**TASK GOAL**
Below are the records; copy exactly the stretch from the line containing "costs are calcul" through the line containing "ng the misguided", both ends included, and nothing else.
WORKING DATA section start
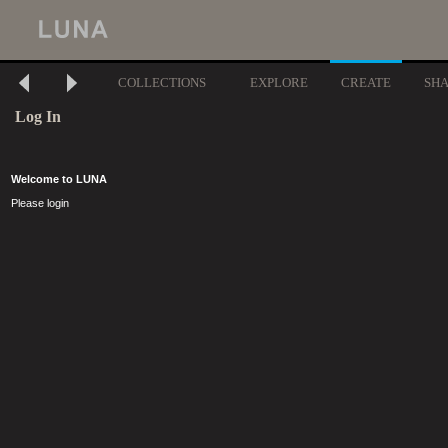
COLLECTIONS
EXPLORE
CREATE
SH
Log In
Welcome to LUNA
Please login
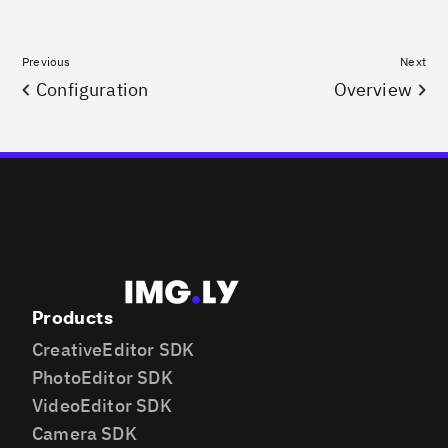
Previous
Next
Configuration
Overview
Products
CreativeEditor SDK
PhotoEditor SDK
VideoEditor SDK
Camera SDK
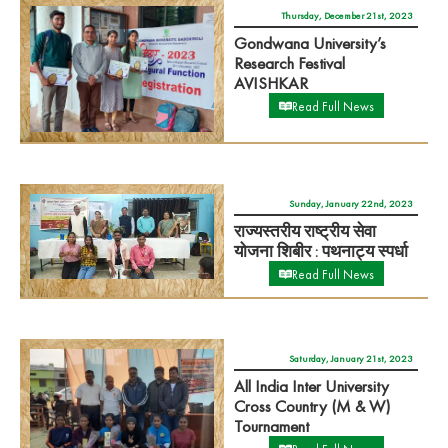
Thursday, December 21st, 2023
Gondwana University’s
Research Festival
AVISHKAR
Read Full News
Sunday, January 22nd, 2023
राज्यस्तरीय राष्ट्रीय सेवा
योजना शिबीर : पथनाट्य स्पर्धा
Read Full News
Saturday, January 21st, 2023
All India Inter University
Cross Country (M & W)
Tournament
WORKING DATA section end
WORKING DATA section start
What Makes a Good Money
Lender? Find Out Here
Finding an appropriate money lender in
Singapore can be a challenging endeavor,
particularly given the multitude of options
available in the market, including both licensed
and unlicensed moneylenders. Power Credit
WORKING DATA section end
WORKING DATA section start
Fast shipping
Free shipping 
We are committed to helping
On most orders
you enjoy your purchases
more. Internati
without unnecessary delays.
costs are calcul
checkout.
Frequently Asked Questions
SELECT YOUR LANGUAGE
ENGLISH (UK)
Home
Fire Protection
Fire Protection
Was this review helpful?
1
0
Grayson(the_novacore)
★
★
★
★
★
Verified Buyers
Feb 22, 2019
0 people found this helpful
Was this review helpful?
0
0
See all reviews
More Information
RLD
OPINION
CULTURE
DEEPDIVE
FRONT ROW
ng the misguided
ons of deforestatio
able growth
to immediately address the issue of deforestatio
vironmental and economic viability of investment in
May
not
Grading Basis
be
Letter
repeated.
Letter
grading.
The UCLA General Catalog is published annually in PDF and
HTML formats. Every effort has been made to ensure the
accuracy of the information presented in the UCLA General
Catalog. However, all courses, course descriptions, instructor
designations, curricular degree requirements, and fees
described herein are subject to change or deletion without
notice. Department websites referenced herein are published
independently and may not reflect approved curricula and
WORKING DATA section end
**EXERCISE RESPONSE**
costs are calcul
checkout.
Frequently Asked Questions
SELECT YOUR LANGUAGE
ENGLISH (UK)
Home
Fire Protection
Fire Protection
Was this review helpful?
1
0
Grayson(the_novacore)
★
★
★
★
★
Verified Buyers
Feb 22, 2019
0 people found this helpful
Was this review helpful?
0
0
See all reviews
More Information
RLD
OPINION
CULTURE
DEEPDIVE
FRONT ROW
ng the misguided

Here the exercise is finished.